Just wanted to post a follow up on our rescue (http://www.dogforums.com/general-dog-forum/110002-new-rescue-dog.html). He has improved dramatically over the past four months we've had him. He is much less fearful of strangers, especially females, and has been able to go on several outings with us. Thanks to whoever recommended the lavender scenting..we discontinued the anxiety meds and are currently using a combination of behavioral training and lavender scenting, which is working well. Willy is still very scared of my fiance, but will sometimes go to him if coaxed with a treat (which is a big improvement). He is doing very well with me...he comes when called, is playful, sleeps on my side of the bed every night (he has his own bed on the floor), and sticks right with my if we go to the park, beach, etc. Contrary to the shelter's warning that he is "extremely" aggressive with other dogs, he seems to love all dogs. In fact, he appears much more relaxed around people if there is at least one other dog with him. He loves loves loves spending time at my mom's house, where he can run around outside with her two dogs and play in the creek (he's not a great swimmer but that doesn't stop him from jumping in every chance he gets). He also seems to enjoy going to the groomer, which surprised me...but he wags his tail whenever he gets there, and the one time I arrived when they were still finishing him up he looked like one happy dog. He has been great around my little cousins (ages 4 and 6)...a bit scared but he seems to want to please and is not reactive. He is also excellent at the vet's office. Last time we were there I heard someone say to their dog "See that dog? Look how nice he's being. Why don't you sit like that?" He has learned sit, down, wait, no and in. I feel like we just lucked out so much with him..for whatever he went through, he is still the sweetest, most well behaved dog. Luckily, I get the next several years to spoil him rotten.
























The water was a bit cold, but he seemed to get use to it...

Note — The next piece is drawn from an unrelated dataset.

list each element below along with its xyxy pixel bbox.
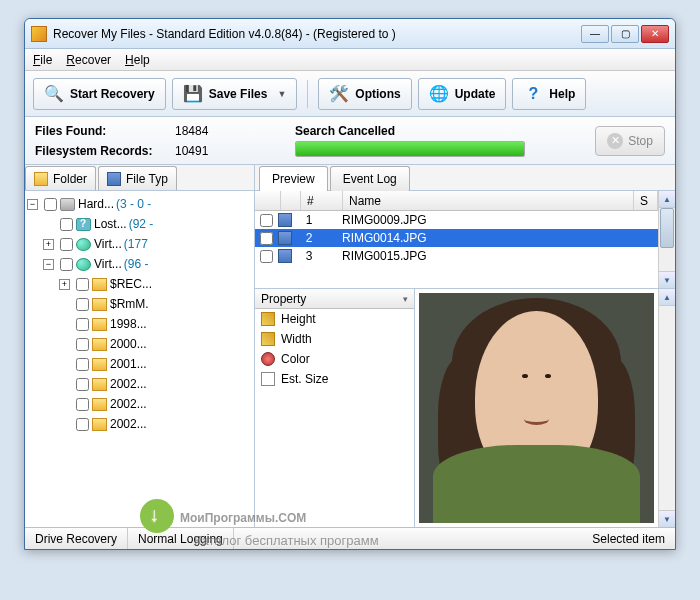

Along with rehabing Willy, I've been working on some dog artwork...thought everyone might like to see it.
Just finished this for a client who lost his Boston Terrier this spring.








Norwegian Elkhound completed for a coworker's sister who is a breeder.








Something I was doodling with over the weekend...


----------



## mustlovedogs123 (Mar 23, 2011)

Willy is absolutally adorable!!!! Your artwork is amazing!!


----------